Andy Warhol was a watch collector (Rolex), and Swatch (a pop art icon in its own right) continues to run sporadic collaborations with contemporary artists – Keith Haring, Mimmo Paladino and Sam Francis notable among them. The art and the watch world are undoubtedly intertwined.
But what of artistry applied to the watch by the hands of the artists themselves? Though watchmakers are a jealous breed, liking to keep things within the Swiss companies’ closed cottage industry, it does occasionally happen. Just recently, collector’s collector brand Greubel Forsey (average annual output 110 watches; average price tag £375,000) collaborated with British “nano sculptor” Willard Wigan.
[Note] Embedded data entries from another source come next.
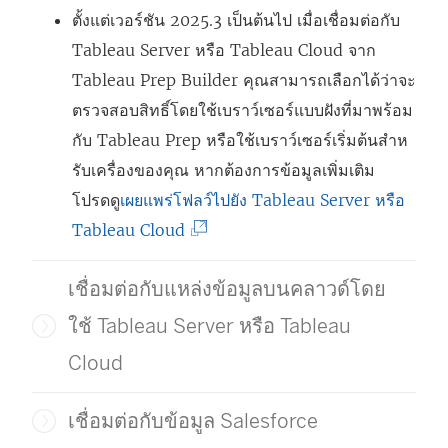
ตั้งแต่เวอร์ชัน 2025.3 เป็นต้นไป เมื่อเชื่อมต่อกับ
Tableau Server หรือ Tableau Cloud จาก
Tableau Prep Builder คุณสามารถเลือกได้ว่าจะ
ตรวจสอบสิทธิ์โดยใช้เบราว์เซอร์แบบฝังที่มาพร้อม
กับ Tableau Prep หรือใช้เบราว์เซอร์เริ่มต้นสําห
รับเครื่องของคุณ หากต้องการข้อมูลเพิ่มเติม
โปรดดู
เผยแพร่โฟลว์ไปยัง Tableau Server หรือ
(
Tableau Cloud
ลิ
เชื่อมต่อกับแหล่งข้อมูลบนคลาวด์โดย
ง
ก์
ใช้ Tableau Server หรือ Tableau
จ
Cloud
ะ
เ
เชื่อมต่อกับข้อมูล Salesforce
ปิ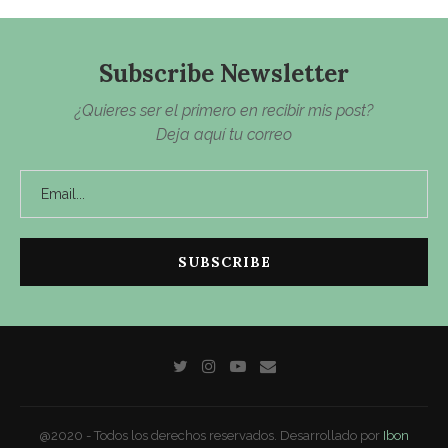
Subscribe Newsletter
¿Quieres ser el primero en recibir mis post?
Deja aquí tu correo
@2020 - Todos los derechos reservados. Desarrollado por
Ibon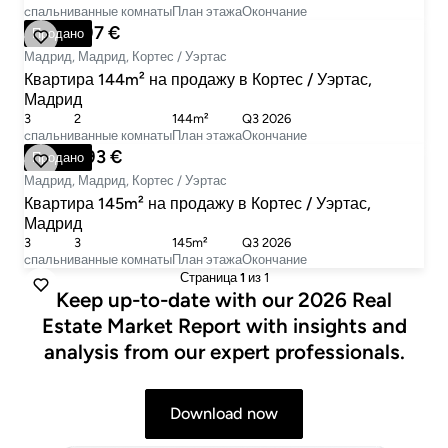
cпальни
ванные комнаты
План этажа
Окончание
1 955 397 €
Продано
Мадрид, Мадрид, Кортес / Уэртас
Квартира 144m² на продажу в Кортес / Уэртас,
Мадрид
3
2
144m²
Q3 2026
cпальни
ванные комнаты
План этажа
Окончание
1 990 893 €
Продано
Мадрид, Мадрид, Кортес / Уэртас
Квартира 145m² на продажу в Кортес / Уэртас,
Мадрид
3
3
145m²
Q3 2026
cпальни
ванные комнаты
План этажа
Окончание
Страница
1
из 1
Keep up-to-date with our 2026 Real
Estate Market Report with insights and
analysis from our expert professionals.
Download now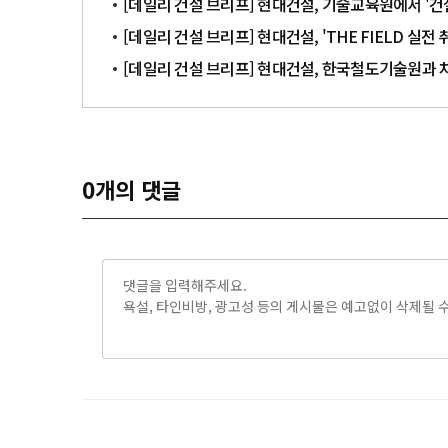
[데일리 건설 브리프] 현대건설, 기술교육원에서 '건설
[데일리 건설 브리프] 현대건설, 'THE FIELD 실전
[데일리 건설 브리프] 현대건설, 한국철도기술원과 
0
개의 댓글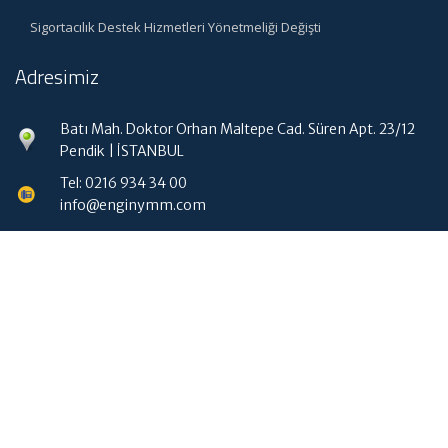
Sigortacılık Destek Hizmetleri Yönetmeliği Değişti
Adresimiz
Batı Mah. Doktor Orhan Maltepe Cad. Süren Apt. 23/12
Pendik | İSTANBUL
Tel: 0216 934 34 00
info@enginymm.com
Hızlı Menü
Ana Sayfa
Hakkımızda
Hizmetlerimiz
Güncel Mevzuat
İletişim
Muhasebe Haberleri
|
ABACIPARK
Web Hosting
Their Art Piece 1’s side-mounted, micro microscope affords a glimpse of a tiny tall ship, rigging and all, agonisingly hand-filed from gold between heartbeats.
This year, futuristic mechanical watchmaker MCT was granted rare permission from Anish Kapoor to use a carbon coating called Vantablack, over which he commands creative exclusivity. A microscopic “forest” of carbon nanotubes, Vantablack absorbs 99.965 per cent of visible light, meaning celestial telescopes suffer less interference. MCT’s Sequential One 110 Evo (pictured top) qualifies as the darkest watch dial ever printed.
However, given the unusual medium, and the rather different skills required to tackle a watch as a blank canvas (just you try screen-printing or daubing oils on to a dial), artistry in watch form usually commands a genre all to itself. It’s known as métiers d’art – or, rather more prosaically, “artistic careers”.
Like so many things in watchmaking, religious vagaries have a part to play. It was the revocation of the Edict of Nantes by Louis XIV in 1685 that, thanks to Protestant Huguenots no longer being allowed to safely practise their religion in France, saw the persecuted Calvinists soon hot-footing it over the border. Luxury objects were banned so the more quotidian but lavish craft of watchmaking flourished in Switzerland – along with the first decorative dials.
Hunched over these miniature canvases, using brushes a hair in breadth, they ushered in a new era of watch design. It was one that was to dominate the horological scene for the next 200 years, with its heyday occurring in the 19th century.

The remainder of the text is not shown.